The entries below are to be copied exactly, with every picture left out.
= = = =
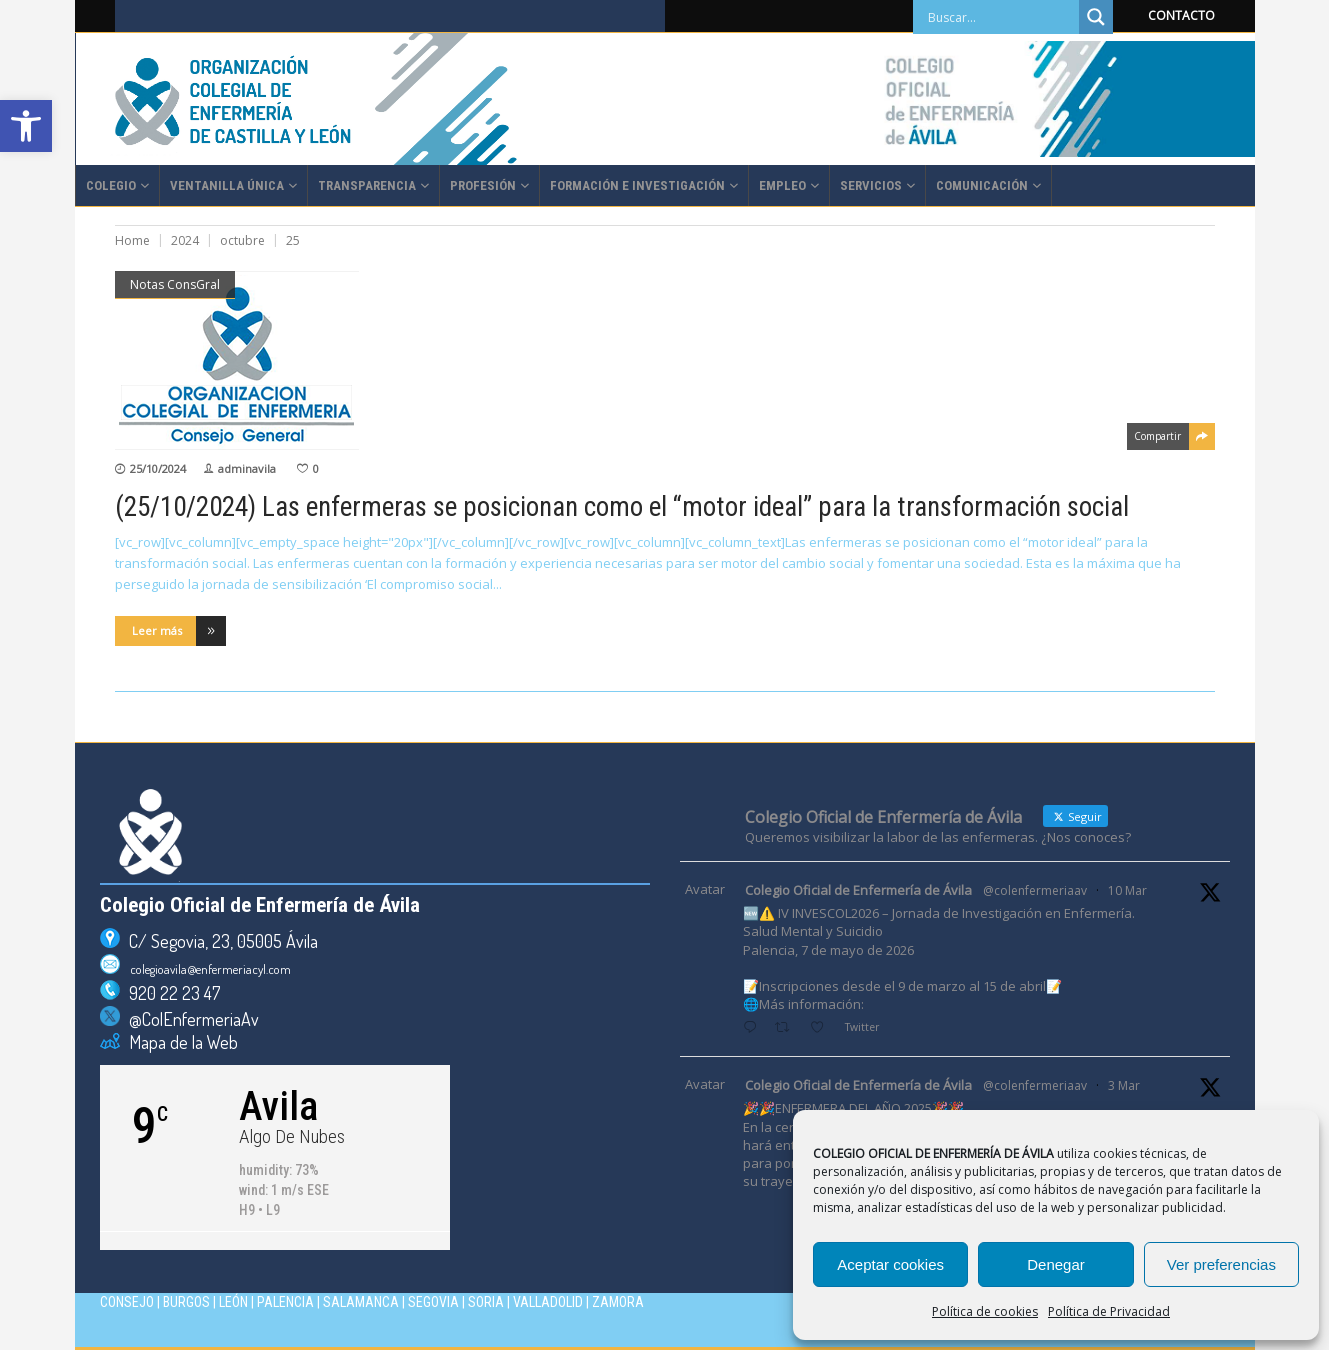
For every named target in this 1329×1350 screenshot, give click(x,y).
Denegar (1056, 1264)
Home (132, 240)
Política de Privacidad (1109, 1311)
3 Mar (1124, 1085)
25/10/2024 (158, 468)
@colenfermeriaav (1035, 890)
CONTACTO (1181, 15)
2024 (185, 240)
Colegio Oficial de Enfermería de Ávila (858, 890)
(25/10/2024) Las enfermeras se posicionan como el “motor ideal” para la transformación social (622, 507)
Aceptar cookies (890, 1264)
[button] (26, 126)
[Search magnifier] (1096, 17)
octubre (242, 240)
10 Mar (1127, 890)
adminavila (247, 468)
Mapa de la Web (179, 1042)
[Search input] (1001, 17)
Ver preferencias (1221, 1264)
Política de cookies (985, 1311)
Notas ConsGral (175, 284)
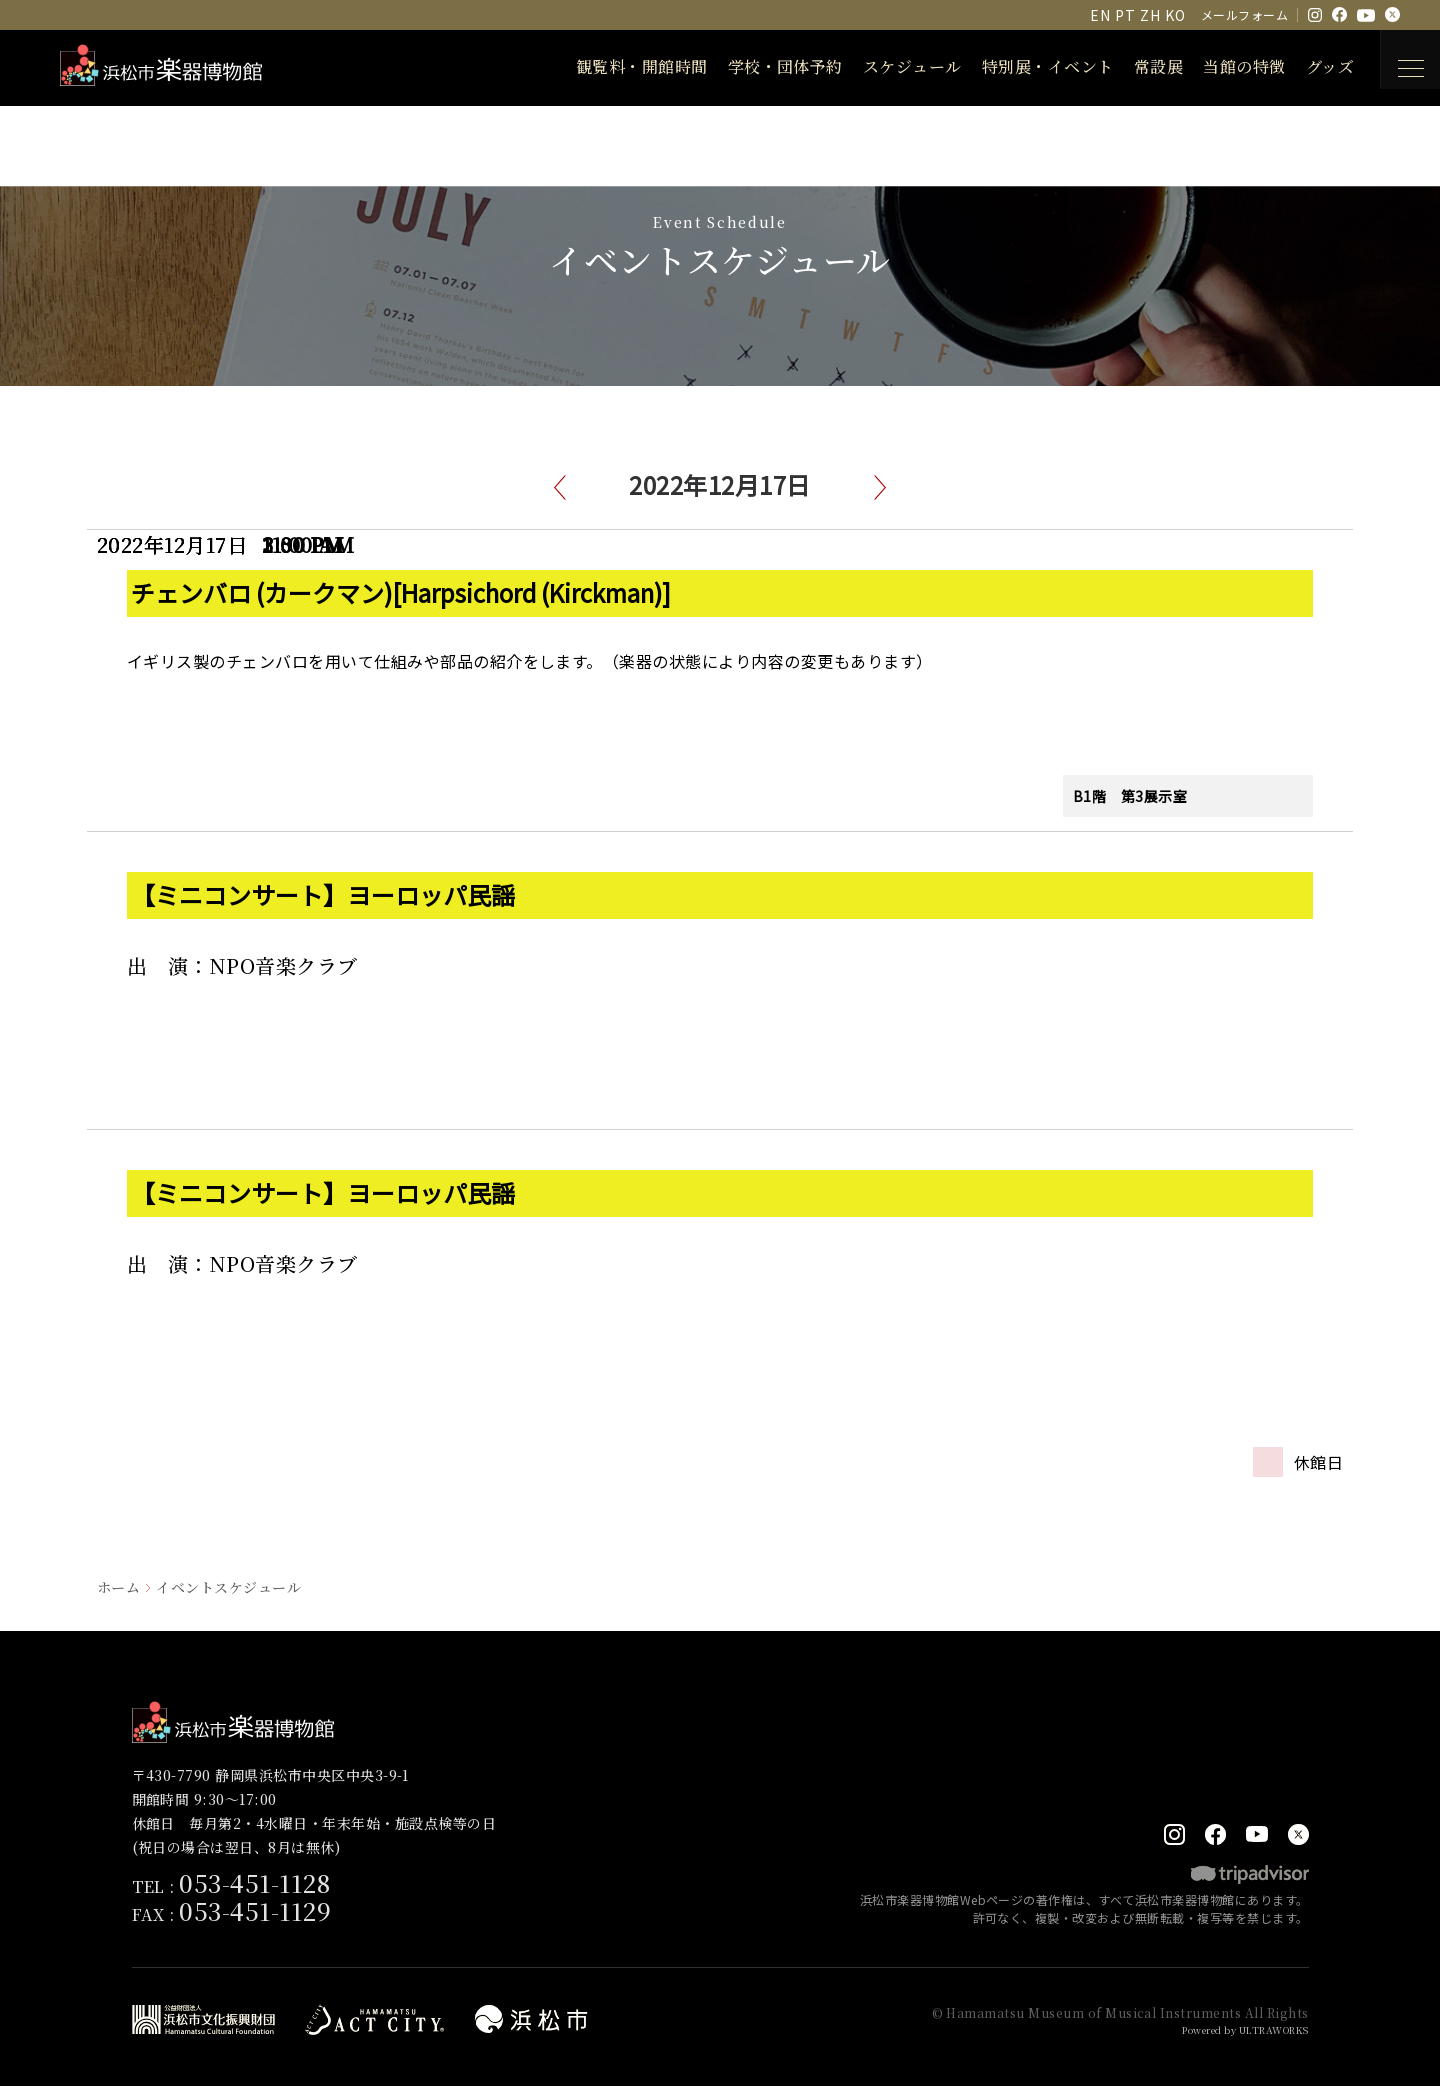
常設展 (1141, 66)
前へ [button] (560, 487)
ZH (1150, 15)
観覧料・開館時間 (625, 66)
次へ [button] (880, 487)
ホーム (118, 1587)
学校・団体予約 (768, 66)
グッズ (1313, 66)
= = = =
**Exercise result**.
For every named target in this 1329×1350 screenshot, give click(x,y).
Denegar (1056, 1264)
Home (132, 240)
Política de Privacidad (1109, 1311)
3 Mar (1124, 1085)
25/10/2024 (158, 468)
@colenfermeriaav (1035, 890)
CONTACTO (1181, 15)
2024 (185, 240)
Colegio Oficial de Enfermería de Ávila (858, 890)
(25/10/2024) Las enfermeras se posicionan como el “motor ideal” para la transformación social (622, 507)
Aceptar cookies (890, 1264)
[button] (26, 126)
[Search magnifier] (1096, 17)
octubre (242, 240)
10 Mar (1127, 890)
adminavila (247, 468)
Mapa de la Web (179, 1042)
[Search input] (1001, 17)
Ver preferencias (1221, 1264)
Política de cookies (985, 1311)
Notas ConsGral (175, 284)
常設展 (1141, 66)
前へ [button] (560, 487)
ZH (1150, 15)
観覧料・開館時間 (625, 66)
次へ [button] (880, 487)
ホーム (118, 1587)
学校・団体予約 (768, 66)
グッズ (1313, 66)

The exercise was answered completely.